Caribbean business BRIEFS

Published: Wednesday | July 29, 2009


Loan repayment probe

Antigua is investigating the repayment of a Japanese loan that was used to build a US$33-million desalination and power plant.

Prime Minister Baldwin Spencer says a commission will probe whether officials misappropriated money that was earmarked to repay nearly US$30 million to Tokyo-based IHI Corp.

The loan was approved under the island's previous administration.

Spencer made the announcement Friday.

Antigua also recently asked a regional financial institution for help in investigating its Financial Services Regulatory Commission. Former director Leroy King is accused of involvement in an alleged US$7-billion Ponzi scheme with Texas businessman R. Allen Stanford.

Financial commission seeks help

Antigua's troubled financial regulatory commission is seeking assistance from a regional agency that targets and helps prevent money laundering.

United States authorities say Leroy King accepted more than $100,000 in bribes to ignore irregularities. He is under house arrest awaiting extradition to the US.

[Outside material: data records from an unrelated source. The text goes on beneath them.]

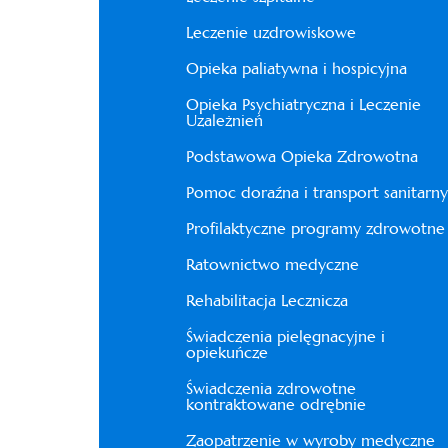
Leczenie uzdrowiskowe
Opieka paliatywna i hospicyjna
Opieka Psychiatryczna i Leczenie
Uzależnień
Podstawowa Opieka Zdrowotna
Pomoc doraźna i transport sanitarny
Profilaktyczne programy zdrowotne
Ratownictwo medyczne
Rehabilitacja Lecznicza
Świadczenia pielęgnacyjne i
opiekuńcze
Świadczenia zdrowotne
kontraktowane odrębnie
Zaopatrzenie w wyroby medyczne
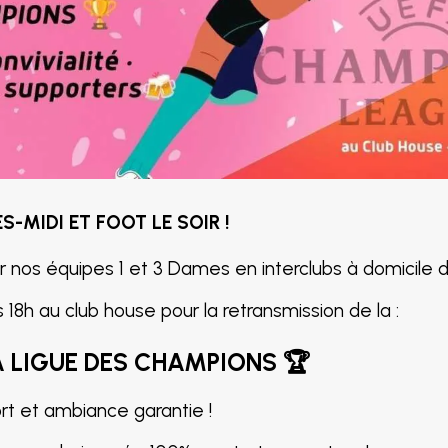
S-MIDI ET FOOT LE SOIR !
nos équipes 1 et 3 Dames en interclubs à domicile d
18h au club house pour la retransmission de la :
LA LIGUE DES CHAMPIONS 🏆
ort et ambiance garantie !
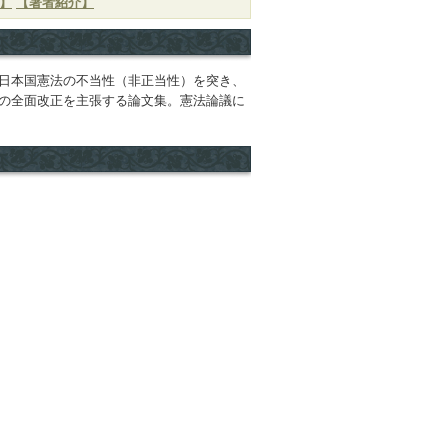
】
【著者紹介】
日本国憲法の不当性（非正当性）を突き、
の全面改正を主張する論文集。憲法論議に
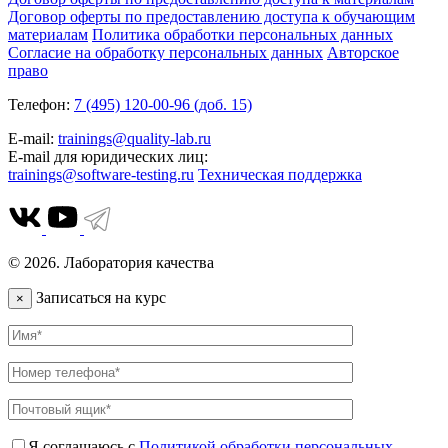
Договор оферты по предоставлению доступа к обучающим
материалам
Политика обработки персональных данных
Согласие на обработку персональных данных
Авторское
право
Телефон:
7 (495) 120-00-96 (доб. 15)
E-mail:
trainings@quality-lab.ru
E-mail для юридических лиц:
trainings@software-testing.ru
Техническая поддержка
© 2026. Лаборатория качества
Записаться на курс
×
Я соглашаюсь с
Политикой обработки персональных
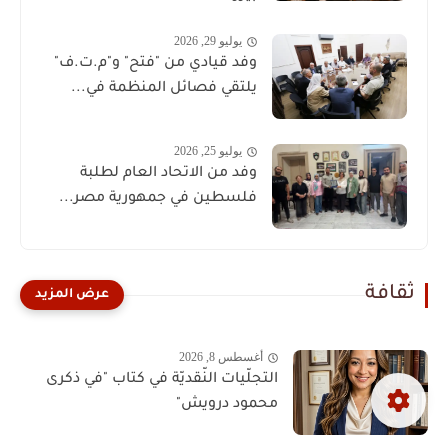
يوليو 29, 2026
وفد قيادي من "فتح" و"م.ت.ف"
يلتقي فصائل المنظمة في...
يوليو 25, 2026
وفد من الاتحاد العام لطلبة
فلسطين في جمهورية مصر...
ثقافة
أغسطس 8, 2026
التجلّيات النّقديّة في كتاب "في ذكرى
محمود درويش"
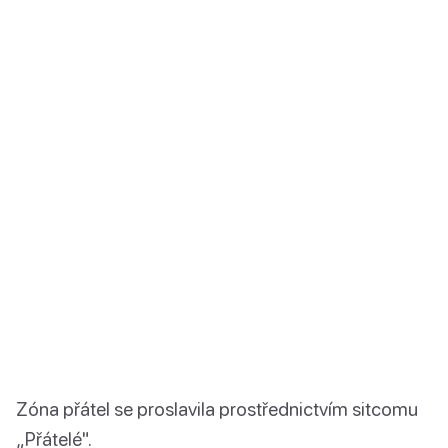
Zóna přátel se proslavila prostřednictvím sitcomu
„Přátelé".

The Financial Services Regulatory Commission issued a statement about the investigation on Thursday.

Guyana opens new eye centre

Guyana has cut the ribbon on a US$700,000 ophthalmology centre where patients who previously would have been flown to Cuba for free eye surgery can seek treatment.

President Bharrat Jagdeo says the centre is one of several institu-tions built with help from Cuba.

Jagdeo said Saturday that Cuban doctors will staff the facility initially and expect to perform up to 10,000 surgeries a year.

Guyanese medical students studying in Cuba would eventually replace them. The first operations are to be performed on Tuesday.